— Document understanding data —
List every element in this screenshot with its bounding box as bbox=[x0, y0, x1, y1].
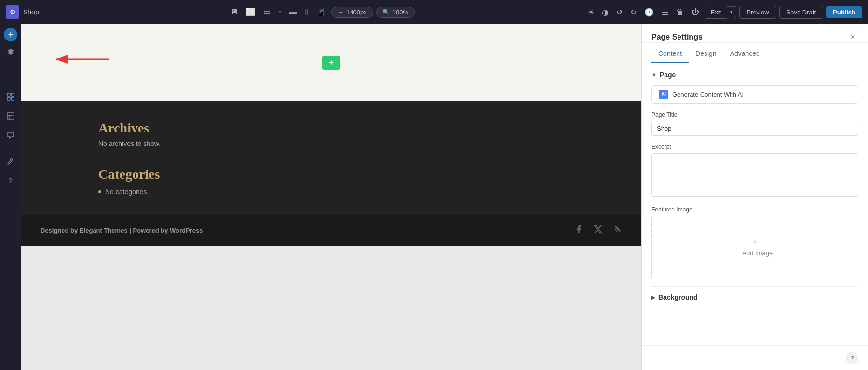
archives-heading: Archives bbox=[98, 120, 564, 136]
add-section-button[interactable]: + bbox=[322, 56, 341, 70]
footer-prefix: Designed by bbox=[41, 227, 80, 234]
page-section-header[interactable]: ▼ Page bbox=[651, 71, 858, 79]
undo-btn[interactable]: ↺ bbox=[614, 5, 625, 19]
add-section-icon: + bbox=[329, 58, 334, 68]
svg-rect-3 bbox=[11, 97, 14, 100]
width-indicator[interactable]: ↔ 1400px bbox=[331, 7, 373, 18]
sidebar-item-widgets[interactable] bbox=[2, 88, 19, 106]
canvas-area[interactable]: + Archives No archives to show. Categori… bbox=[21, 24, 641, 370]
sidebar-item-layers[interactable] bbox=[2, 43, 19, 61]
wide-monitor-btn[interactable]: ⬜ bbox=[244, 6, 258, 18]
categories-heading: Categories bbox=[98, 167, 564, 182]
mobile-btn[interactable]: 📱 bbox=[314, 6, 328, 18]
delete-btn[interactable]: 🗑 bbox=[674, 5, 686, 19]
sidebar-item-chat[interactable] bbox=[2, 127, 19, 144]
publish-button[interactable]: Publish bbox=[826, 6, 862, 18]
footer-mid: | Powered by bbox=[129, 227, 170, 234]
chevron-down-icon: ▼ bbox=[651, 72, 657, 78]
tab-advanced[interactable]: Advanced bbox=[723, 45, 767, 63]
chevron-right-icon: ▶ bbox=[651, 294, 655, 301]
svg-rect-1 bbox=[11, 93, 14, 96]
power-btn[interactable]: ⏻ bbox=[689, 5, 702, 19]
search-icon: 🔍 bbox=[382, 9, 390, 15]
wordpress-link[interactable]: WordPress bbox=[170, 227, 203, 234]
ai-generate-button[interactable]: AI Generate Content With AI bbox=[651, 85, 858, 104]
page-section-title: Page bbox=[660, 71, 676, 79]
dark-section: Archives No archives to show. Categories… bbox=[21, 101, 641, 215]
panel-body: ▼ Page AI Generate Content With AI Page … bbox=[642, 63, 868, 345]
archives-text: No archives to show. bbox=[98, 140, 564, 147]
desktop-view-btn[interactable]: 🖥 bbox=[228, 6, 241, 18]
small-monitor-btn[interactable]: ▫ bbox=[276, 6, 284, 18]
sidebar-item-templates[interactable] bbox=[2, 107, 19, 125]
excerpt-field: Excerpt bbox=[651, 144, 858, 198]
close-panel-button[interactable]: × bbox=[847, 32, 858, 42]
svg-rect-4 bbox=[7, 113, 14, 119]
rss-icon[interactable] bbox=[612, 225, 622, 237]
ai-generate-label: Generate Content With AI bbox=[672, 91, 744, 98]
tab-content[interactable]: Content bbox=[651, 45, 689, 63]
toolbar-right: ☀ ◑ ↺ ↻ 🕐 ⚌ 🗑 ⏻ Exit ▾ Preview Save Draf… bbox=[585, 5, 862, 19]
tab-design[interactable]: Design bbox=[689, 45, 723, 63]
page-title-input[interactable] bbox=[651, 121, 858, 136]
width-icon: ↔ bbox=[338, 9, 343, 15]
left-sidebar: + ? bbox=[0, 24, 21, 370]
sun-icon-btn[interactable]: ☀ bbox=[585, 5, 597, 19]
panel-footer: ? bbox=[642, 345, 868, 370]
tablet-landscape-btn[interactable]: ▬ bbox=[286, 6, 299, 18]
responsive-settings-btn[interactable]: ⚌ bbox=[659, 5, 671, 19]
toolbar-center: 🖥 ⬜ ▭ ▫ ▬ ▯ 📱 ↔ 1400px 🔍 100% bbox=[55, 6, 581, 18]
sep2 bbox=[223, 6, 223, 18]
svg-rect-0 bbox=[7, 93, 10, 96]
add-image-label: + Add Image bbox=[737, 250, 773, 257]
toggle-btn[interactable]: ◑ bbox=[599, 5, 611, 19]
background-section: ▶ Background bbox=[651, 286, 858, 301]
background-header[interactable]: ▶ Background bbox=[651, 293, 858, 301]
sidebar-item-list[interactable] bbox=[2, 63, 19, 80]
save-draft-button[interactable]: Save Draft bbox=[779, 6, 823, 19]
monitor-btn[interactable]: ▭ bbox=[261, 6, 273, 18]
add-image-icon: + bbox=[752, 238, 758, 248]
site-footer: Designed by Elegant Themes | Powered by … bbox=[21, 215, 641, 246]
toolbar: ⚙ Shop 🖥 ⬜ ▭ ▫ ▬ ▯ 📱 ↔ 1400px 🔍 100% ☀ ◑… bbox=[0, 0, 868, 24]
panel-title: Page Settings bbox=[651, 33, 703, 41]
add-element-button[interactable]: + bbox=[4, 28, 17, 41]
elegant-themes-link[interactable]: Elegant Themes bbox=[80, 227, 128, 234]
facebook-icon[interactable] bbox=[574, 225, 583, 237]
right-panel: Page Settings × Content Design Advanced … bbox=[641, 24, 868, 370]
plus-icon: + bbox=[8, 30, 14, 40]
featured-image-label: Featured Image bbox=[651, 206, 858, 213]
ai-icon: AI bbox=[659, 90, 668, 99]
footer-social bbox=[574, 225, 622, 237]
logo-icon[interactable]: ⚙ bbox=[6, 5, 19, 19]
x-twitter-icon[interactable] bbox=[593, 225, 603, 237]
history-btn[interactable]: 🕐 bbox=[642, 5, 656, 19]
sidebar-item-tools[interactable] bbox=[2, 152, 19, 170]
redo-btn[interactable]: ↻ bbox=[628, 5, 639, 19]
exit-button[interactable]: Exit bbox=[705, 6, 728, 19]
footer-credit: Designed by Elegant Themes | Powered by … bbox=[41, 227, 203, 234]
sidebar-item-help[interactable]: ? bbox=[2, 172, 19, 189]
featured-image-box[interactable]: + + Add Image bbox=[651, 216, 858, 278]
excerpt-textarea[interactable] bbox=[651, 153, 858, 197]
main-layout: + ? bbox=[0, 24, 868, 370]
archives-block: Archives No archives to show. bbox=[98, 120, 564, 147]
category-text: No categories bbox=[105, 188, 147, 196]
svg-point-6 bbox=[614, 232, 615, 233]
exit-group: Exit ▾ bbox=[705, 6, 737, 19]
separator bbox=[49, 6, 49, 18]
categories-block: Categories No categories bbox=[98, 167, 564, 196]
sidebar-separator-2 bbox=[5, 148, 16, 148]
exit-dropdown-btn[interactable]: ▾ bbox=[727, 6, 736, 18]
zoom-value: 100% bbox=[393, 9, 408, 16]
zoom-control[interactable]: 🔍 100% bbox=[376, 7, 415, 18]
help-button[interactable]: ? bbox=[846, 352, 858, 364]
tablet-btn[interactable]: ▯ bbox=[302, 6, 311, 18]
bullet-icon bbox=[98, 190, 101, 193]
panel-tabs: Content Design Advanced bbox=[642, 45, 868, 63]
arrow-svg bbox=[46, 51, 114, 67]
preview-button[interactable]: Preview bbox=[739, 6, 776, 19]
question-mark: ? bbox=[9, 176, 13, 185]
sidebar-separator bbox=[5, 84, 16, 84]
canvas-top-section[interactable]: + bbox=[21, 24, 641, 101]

— EXERCISE PROMPT —
Repeat the entries verbatim; no pictures.

— WRITTEN ANSWER —
List every element in this screenshot with its bounding box as bbox=[x0, y0, x1, y1].
archives-heading: Archives bbox=[98, 120, 564, 136]
add-section-button[interactable]: + bbox=[322, 56, 341, 70]
footer-prefix: Designed by bbox=[41, 227, 80, 234]
page-section-header[interactable]: ▼ Page bbox=[651, 71, 858, 79]
undo-btn[interactable]: ↺ bbox=[614, 5, 625, 19]
add-section-icon: + bbox=[329, 58, 334, 68]
svg-rect-3 bbox=[11, 97, 14, 100]
width-indicator[interactable]: ↔ 1400px bbox=[331, 7, 373, 18]
sidebar-item-widgets[interactable] bbox=[2, 88, 19, 106]
canvas-area[interactable]: + Archives No archives to show. Categori… bbox=[21, 24, 641, 370]
sidebar-item-layers[interactable] bbox=[2, 43, 19, 61]
wide-monitor-btn[interactable]: ⬜ bbox=[244, 6, 258, 18]
categories-heading: Categories bbox=[98, 167, 564, 182]
mobile-btn[interactable]: 📱 bbox=[314, 6, 328, 18]
delete-btn[interactable]: 🗑 bbox=[674, 5, 686, 19]
sidebar-item-chat[interactable] bbox=[2, 127, 19, 144]
publish-button[interactable]: Publish bbox=[826, 6, 862, 18]
footer-mid: | Powered by bbox=[129, 227, 170, 234]
chevron-down-icon: ▼ bbox=[651, 72, 657, 78]
tab-advanced[interactable]: Advanced bbox=[723, 45, 767, 63]
chevron-right-icon: ▶ bbox=[651, 294, 655, 301]
svg-rect-1 bbox=[11, 93, 14, 96]
power-btn[interactable]: ⏻ bbox=[689, 5, 702, 19]
search-icon: 🔍 bbox=[382, 9, 390, 15]
wordpress-link[interactable]: WordPress bbox=[170, 227, 203, 234]
ai-generate-button[interactable]: AI Generate Content With AI bbox=[651, 85, 858, 104]
page-section-title: Page bbox=[660, 71, 676, 79]
dark-section: Archives No archives to show. Categories… bbox=[21, 101, 641, 215]
panel-body: ▼ Page AI Generate Content With AI Page … bbox=[642, 63, 868, 345]
archives-text: No archives to show. bbox=[98, 140, 564, 147]
desktop-view-btn[interactable]: 🖥 bbox=[228, 6, 241, 18]
small-monitor-btn[interactable]: ▫ bbox=[276, 6, 284, 18]
sidebar-item-templates[interactable] bbox=[2, 107, 19, 125]
excerpt-field: Excerpt bbox=[651, 144, 858, 198]
close-panel-button[interactable]: × bbox=[847, 32, 858, 42]
svg-rect-4 bbox=[7, 113, 14, 119]
rss-icon[interactable] bbox=[612, 225, 622, 237]
ai-generate-label: Generate Content With AI bbox=[672, 91, 744, 98]
tab-content[interactable]: Content bbox=[651, 45, 689, 63]
toolbar-right: ☀ ◑ ↺ ↻ 🕐 ⚌ 🗑 ⏻ Exit ▾ Preview Save Draf… bbox=[585, 5, 862, 19]
tab-design[interactable]: Design bbox=[689, 45, 723, 63]
page-title-input[interactable] bbox=[651, 121, 858, 136]
width-icon: ↔ bbox=[338, 9, 343, 15]
left-sidebar: + ? bbox=[0, 24, 21, 370]
sun-icon-btn[interactable]: ☀ bbox=[585, 5, 597, 19]
panel-footer: ? bbox=[642, 345, 868, 370]
tablet-landscape-btn[interactable]: ▬ bbox=[286, 6, 299, 18]
responsive-settings-btn[interactable]: ⚌ bbox=[659, 5, 671, 19]
toolbar-center: 🖥 ⬜ ▭ ▫ ▬ ▯ 📱 ↔ 1400px 🔍 100% bbox=[55, 6, 581, 18]
sep2 bbox=[223, 6, 223, 18]
svg-rect-0 bbox=[7, 93, 10, 96]
add-image-label: + Add Image bbox=[737, 250, 773, 257]
toggle-btn[interactable]: ◑ bbox=[599, 5, 611, 19]
background-section: ▶ Background bbox=[651, 286, 858, 301]
background-header[interactable]: ▶ Background bbox=[651, 293, 858, 301]
sidebar-item-list[interactable] bbox=[2, 63, 19, 80]
save-draft-button[interactable]: Save Draft bbox=[779, 6, 823, 19]
monitor-btn[interactable]: ▭ bbox=[261, 6, 273, 18]
add-image-icon: + bbox=[752, 238, 758, 248]
site-footer: Designed by Elegant Themes | Powered by … bbox=[21, 215, 641, 246]
toolbar: ⚙ Shop 🖥 ⬜ ▭ ▫ ▬ ▯ 📱 ↔ 1400px 🔍 100% ☀ ◑… bbox=[0, 0, 868, 24]
panel-title: Page Settings bbox=[651, 33, 703, 41]
add-element-button[interactable]: + bbox=[4, 28, 17, 41]
elegant-themes-link[interactable]: Elegant Themes bbox=[80, 227, 128, 234]
facebook-icon[interactable] bbox=[574, 225, 583, 237]
right-panel: Page Settings × Content Design Advanced … bbox=[641, 24, 868, 370]
plus-icon: + bbox=[8, 30, 14, 40]
featured-image-label: Featured Image bbox=[651, 206, 858, 213]
ai-icon: AI bbox=[659, 90, 668, 99]
footer-social bbox=[574, 225, 622, 237]
logo-icon[interactable]: ⚙ bbox=[6, 5, 19, 19]
x-twitter-icon[interactable] bbox=[593, 225, 603, 237]
history-btn[interactable]: 🕐 bbox=[642, 5, 656, 19]
sidebar-item-tools[interactable] bbox=[2, 152, 19, 170]
redo-btn[interactable]: ↻ bbox=[628, 5, 639, 19]
exit-button[interactable]: Exit bbox=[705, 6, 728, 19]
footer-credit: Designed by Elegant Themes | Powered by … bbox=[41, 227, 203, 234]
sidebar-item-help[interactable]: ? bbox=[2, 172, 19, 189]
featured-image-box[interactable]: + + Add Image bbox=[651, 216, 858, 278]
excerpt-textarea[interactable] bbox=[651, 153, 858, 197]
main-layout: + ? bbox=[0, 24, 868, 370]
archives-block: Archives No archives to show. bbox=[98, 120, 564, 147]
category-text: No categories bbox=[105, 188, 147, 196]
svg-point-6 bbox=[614, 232, 615, 233]
exit-group: Exit ▾ bbox=[705, 6, 737, 19]
separator bbox=[49, 6, 49, 18]
categories-block: Categories No categories bbox=[98, 167, 564, 196]
sidebar-separator-2 bbox=[5, 148, 16, 148]
exit-dropdown-btn[interactable]: ▾ bbox=[727, 6, 736, 18]
zoom-value: 100% bbox=[393, 9, 408, 16]
zoom-control[interactable]: 🔍 100% bbox=[376, 7, 415, 18]
help-button[interactable]: ? bbox=[846, 352, 858, 364]
tablet-btn[interactable]: ▯ bbox=[302, 6, 311, 18]
bullet-icon bbox=[98, 190, 101, 193]
panel-tabs: Content Design Advanced bbox=[642, 45, 868, 63]
arrow-svg bbox=[46, 51, 114, 67]
preview-button[interactable]: Preview bbox=[739, 6, 776, 19]
question-mark: ? bbox=[9, 176, 13, 185]
sidebar-separator bbox=[5, 84, 16, 84]
canvas-top-section[interactable]: + bbox=[21, 24, 641, 101]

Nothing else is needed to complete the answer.